Rooney R D, Maffe W, Niemann J C, Petersen N S
Department of Molecular Biology, University of Wyoming, Laramie 82071.
Biochim Biophys Acta. 1990 Apr 23;1034(1):102-6. doi: 10.1016/0304-4165(90)90159-t.
The ATP photoaffinity analogue 8-azidoadenosine 5'-triphosphate (8N3ATP) was used to identify changes which occur in ATP binding proteins in Drosophila salivary glands following heat shock. Photolabeling experiments were done on salivary gland homogenates. Photoincorporation of 8N3ATP was observed in several proteins in both 25 degrees C control and 35 degrees C heat-shocked samples. A 42 kDa protein showed a decrease in the level of photoincorporation observed at saturation with the analogue following heat shock. A 2 min heat shock is enough to induce the effect. Protection against photolabeling was observed with low concentrations (5 microM) of ATP, while excess GTP did not protect, demonstrating that the nucleotide binding site is specific for ATP. The change is rapid enough to suggest that it is one of the earliest cellular changes in response to heat shock.

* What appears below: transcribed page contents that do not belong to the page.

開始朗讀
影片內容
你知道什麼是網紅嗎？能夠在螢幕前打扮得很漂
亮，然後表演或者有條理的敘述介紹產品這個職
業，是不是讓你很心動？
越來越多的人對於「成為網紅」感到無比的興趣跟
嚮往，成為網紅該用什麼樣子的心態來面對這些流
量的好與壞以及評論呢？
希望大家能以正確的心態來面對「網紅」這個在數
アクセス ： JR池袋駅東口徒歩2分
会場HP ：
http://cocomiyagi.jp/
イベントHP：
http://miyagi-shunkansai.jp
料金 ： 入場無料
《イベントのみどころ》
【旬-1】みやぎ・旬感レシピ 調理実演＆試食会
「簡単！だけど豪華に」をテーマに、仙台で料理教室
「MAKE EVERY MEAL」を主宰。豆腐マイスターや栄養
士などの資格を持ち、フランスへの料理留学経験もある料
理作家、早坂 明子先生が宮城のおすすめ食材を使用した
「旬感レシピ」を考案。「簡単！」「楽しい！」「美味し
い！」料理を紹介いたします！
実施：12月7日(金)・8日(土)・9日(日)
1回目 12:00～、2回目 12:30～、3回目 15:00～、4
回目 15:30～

ATP光亲和类似物8-叠氮腺苷5'-三磷酸(8N3ATP)被用于鉴定果蝇唾液腺热休克后ATP结合蛋白中发生的变化。对唾液腺匀浆进行了光标记实验。在25℃对照和35℃热休克样品的几种蛋白质中均观察到8N3ATP的光掺入。一种42 kDa的蛋白质在热休克后与类似物饱和时观察到的光掺入水平降低。2分钟的热休克足以诱导这种效应。在低浓度(5 microM)的ATP存在下观察到对光标记的保护作用,而过量的GTP则没有保护作用,这表明核苷酸结合位点对ATP具有特异性。这种变化足够迅速,表明它是对热休克最早的细胞变化之一。